Les deux associés ont perdu leur licence. Puis, finalement, le bon modèle d'entreprise a été trouvé par une consultante du secteur des technologies de la santé, Michelle Laflamme, qui a fondé Emovi, dont M. de Guise est actionnaire. Le modèle consiste à installer les appareils dans des cliniques, où le personnel est formé à utiliser l'appareil qui vient d'être homologué par la FDA. " Le chercheur n'est pas nécessairement un bon homme d'affaires ", dira Jacques de Guise. Jusqu'à ce qu'il apprenne de ses erreurs.

Protéger le secret commercial

Le grand dilemne du chercheur qui veut innover est de choisir entre publier ou breveter. C'est malheureux, car le système universitaire, historiquement, l'a incité à publier, tandis que les entreprises lorsqu'elles sont de petite taille - ce qui est fréquent au Québec - peuvent lui refuser la publication par crainte de perdre leur secret commercial.
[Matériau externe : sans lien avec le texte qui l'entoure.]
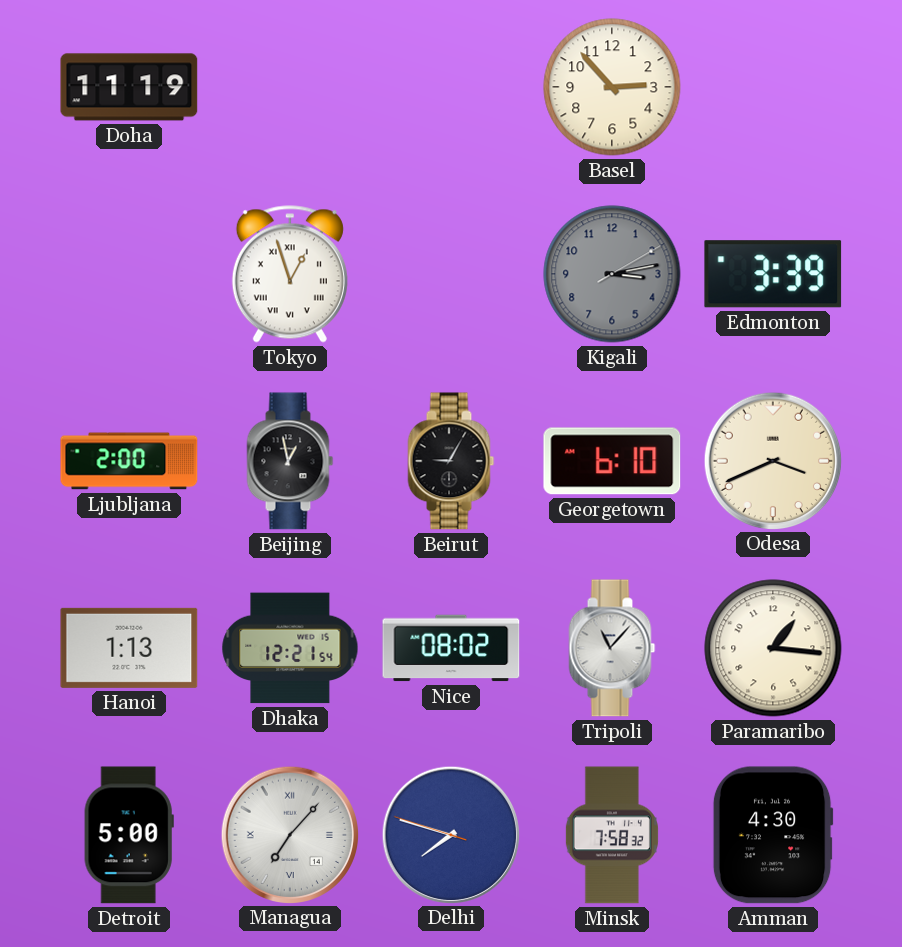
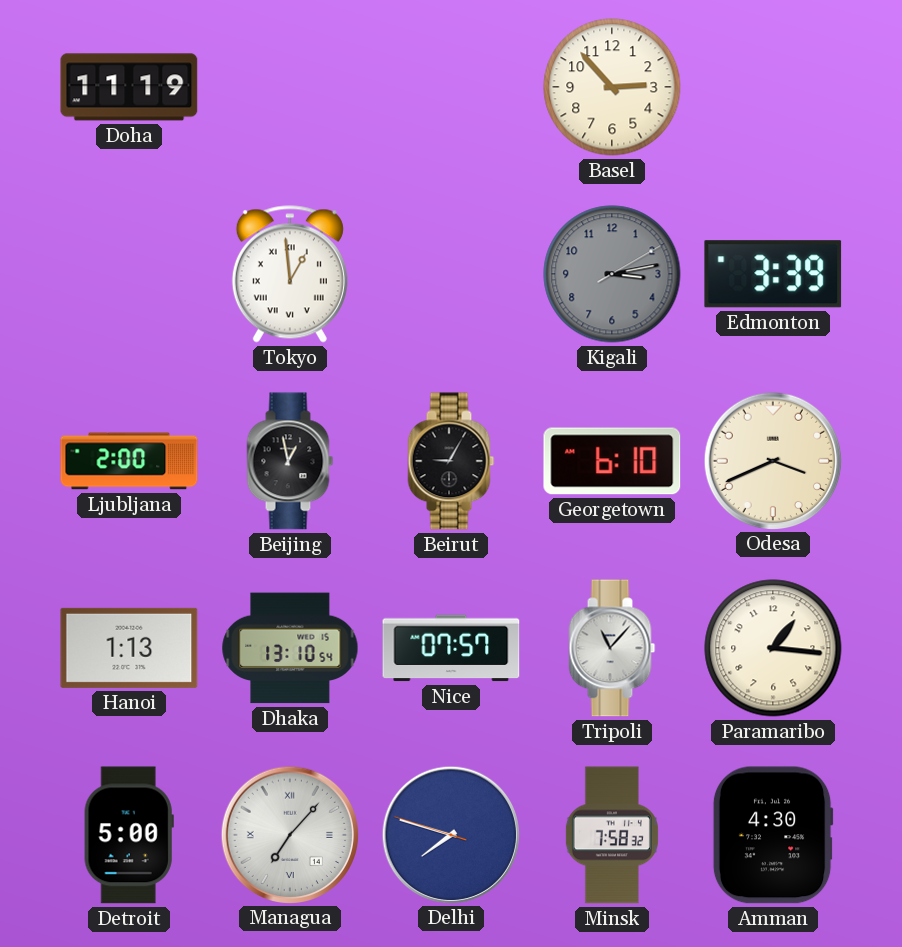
Tokyo: 12:57 -> 12:59
Dhaka: 12:21 -> 13:10
Nice: 08:02 -> 07:57
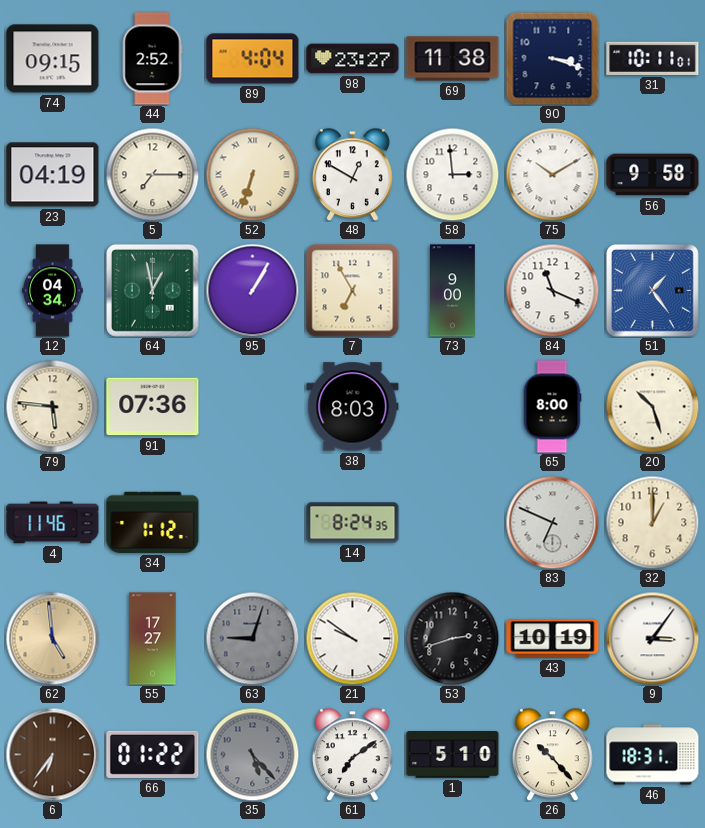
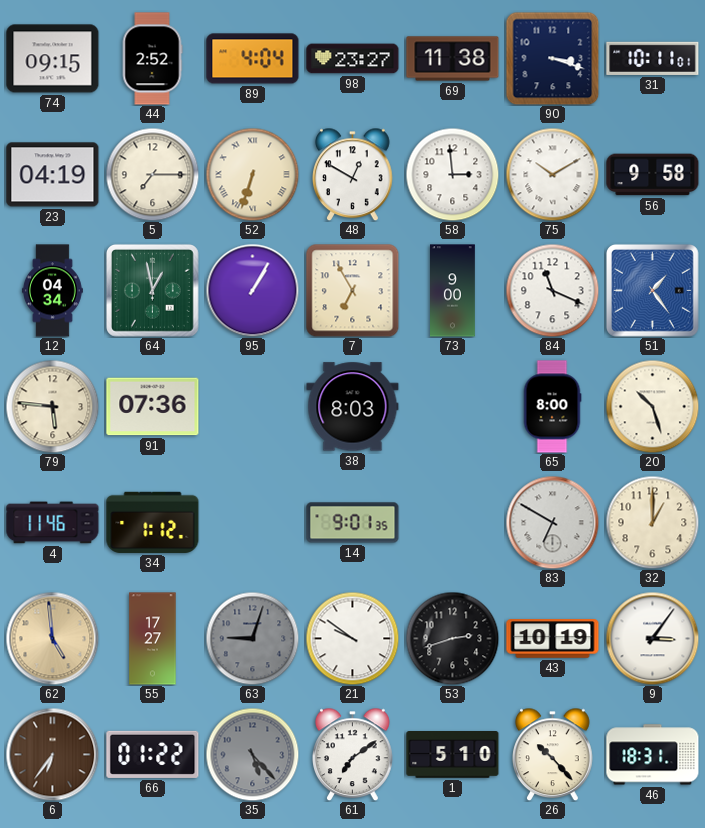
14: 8:24 -> 9:01
83: 6:49 -> 6:50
Jacques de Guise avance deux solutions. D'abord, juste avant de publier, le chercheur et son partenaire commercial pourraient déposer rapidement une demande de brevet provisoire. Ensuite, que les universités reconnaissent les transferts technologiques avec secret commercial comme une valeur aussi importante que la publication ou le brevet.

Historiquement, le système universitaire finance un chercheur et son équipe s'il a publié, mais tendra à négliger ceux qui ont octroyé des licences ou qui ont breveté leurs inventions. " Les organismes commencent à changer mais ce sont souvent les pairs qui résistent ", commente M. de Guise.

Pourtant, ce qui compte, c'est que les chercheurs puissent être financés et les étudiants formés, que ce soit à la suite de publication, de brevets ou d'octroi de licences. Pour Jacques de Guise, il est urgent d'assouplir le système, car l'innovation " est notre seule avenue de croissance économique, au Québec ". L'innovation est aussi une affaire d'équipe : le Dr de Guise rejette le stéréotype du chercheur isolé dans son labo. Et pour rentabiliser ses recherches, il faut toujours penser aux développements de plusieurs applications de la même technologie, ce qu'il fait avec Eos et avec Knee KG.